Publication year - 1991
Publication title -
journal of cellular biochemistry
Language(s) - English
Resource type - Journals
SCImago Journal Rank - 1.028
H-Index - 165
eISSN - 1097-4644
pISSN - 0730-2312
DOI - 10.1002/jcb.240460404
Subject(s) - phosphorylation , tyrosine , chemistry , tyrosine kinase , protein tyrosine phosphatase , protein kinase a , biochemistry , microbiology and biotechnology , biology , signal transduction
Abstract The ability of dividing canine prostatic epithelial cells in primary monolayers to phosphorylate protein tyrosyl residues was evaluated by metabolic studies performed through incorporation of [ 32 P]‐phosphate into alkali‐resistant phosphoproteins and by the assay of their tyrosine protein kinase activity.
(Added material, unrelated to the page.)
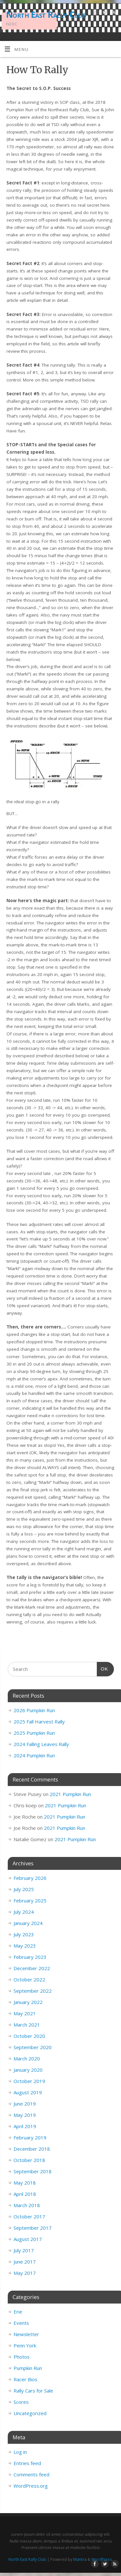 The width and height of the screenshot is (121, 2576). What do you see at coordinates (25, 2182) in the screenshot?
I see `May 2018` at bounding box center [25, 2182]. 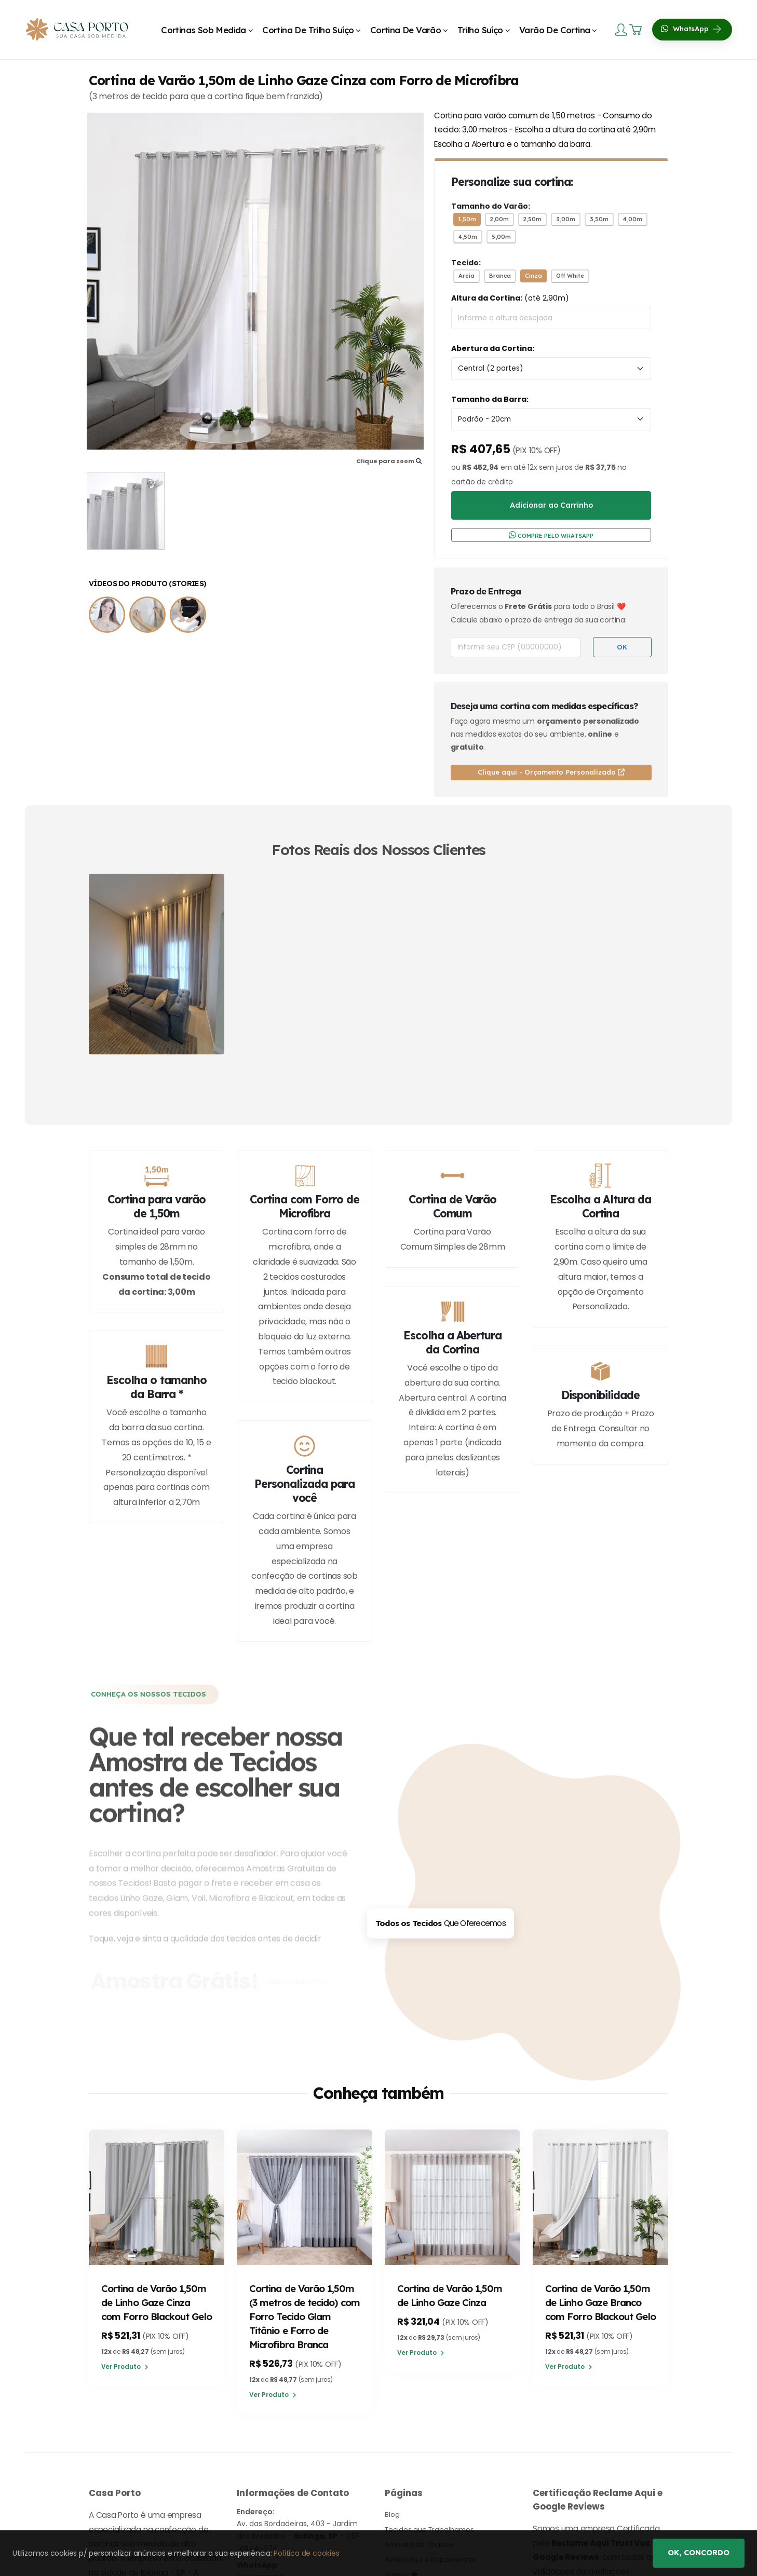 This screenshot has height=2576, width=757. What do you see at coordinates (500, 275) in the screenshot?
I see `Branca` at bounding box center [500, 275].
The presence of sodium orthovanadate during cell incubation with [ 32 P]‐phosphate greatly enhanced the relative labelling intensity of a 44 kDa alkali‐resistant phosphoprotein and the total cellular content of phosphotyrosine in proteins; in this respect, growth factors such as epidermal growth factor, insulin, and insulin‐like growth factor I, and the steroids dihydrotestosterone and estradiol were inactive. When the cells were solubilized, sodium orthovanadate stimulated their tyrosine protein kinase activity and inhibited their phosphotyrosine phosphatase activity. To characterize the tyrosine protein kinase of these cultured cells, conditions for optimal activity were established using the substrate poly [Glu 80 Na, Tyr 20 ]. The subcellular localization of the enzyme was determined upon cell fractionation: 88% of the kinase activity was associated with the particulate fraction and 30% of this activity was partially solubilized with 0.5% Triton X–100; this solubilization was improved to 83% in the presence of 0.25 M KCl. The enzyme directly solubilized from prostatic cells with Triton X–100 (38% of activity) mainly catalyzed the alkali‐resistant phosphorylation of pp63, pp59, and pp44, which contained phosphotyrosine. These proteins were also phosphorylated by the major peak of kinase activity which was eluted at an apparent molecular weight of 300–350 kDa upon gel filtration. On a cell basis, the kinase activity was four‐ to eleven‐fold higher in the dividing epithelial cells in culture compared to quiescent secretory and non‐secretory epithelial cells, freshly isolated from dog prostates. It is proposed that this tyrosine protein kinase is implicated in the regulation of the proliferation of prostatic epithelial cells.